Work instruction →
The goal is an unaltered copy of the records below, minus any images.

Listed entries →

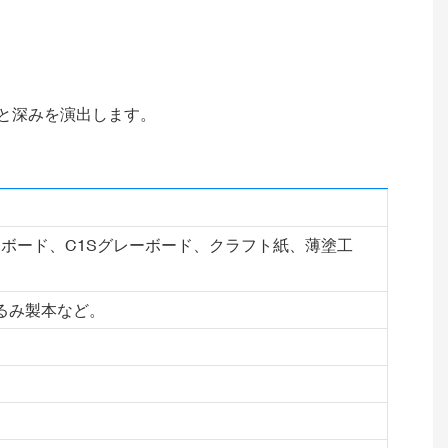
質感と深みを演出します。
Sボード、C1Sグレーボード、クラフト紙、薄塗工
るみ製本など。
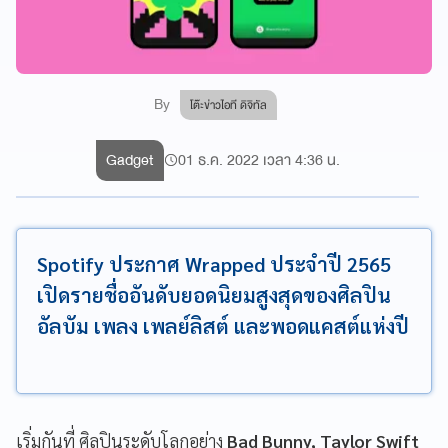
By
โต๊ะข่าวไอที ดิจิทัล
Gadget
01 ธ.ค. 2022 เวลา 4:36 น.
Spotify ประกาศ Wrapped ประจำปี 2565
เปิดรายชื่ออันดับยอดนิยมสูงสุดของศิลปิน
อัลบัม เพลง เพลย์ลิสต์ และพอดแคสต์แห่งปี
เริ่มกันที่ ศิลปินระดับโลกอย่าง
Bad Bunny, Taylor Swift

Task result →
質感と深みを演出します。
Sボード、C1Sグレーボード、クラフト紙、薄塗工
るみ製本など。
By
โต๊ะข่าวไอที ดิจิทัล
Gadget
01 ธ.ค. 2022 เวลา 4:36 น.
Spotify ประกาศ Wrapped ประจำปี 2565
เปิดรายชื่ออันดับยอดนิยมสูงสุดของศิลปิน
อัลบัม เพลง เพลย์ลิสต์ และพอดแคสต์แห่งปี
เริ่มกันที่ ศิลปินระดับโลกอย่าง
Bad Bunny, Taylor Swift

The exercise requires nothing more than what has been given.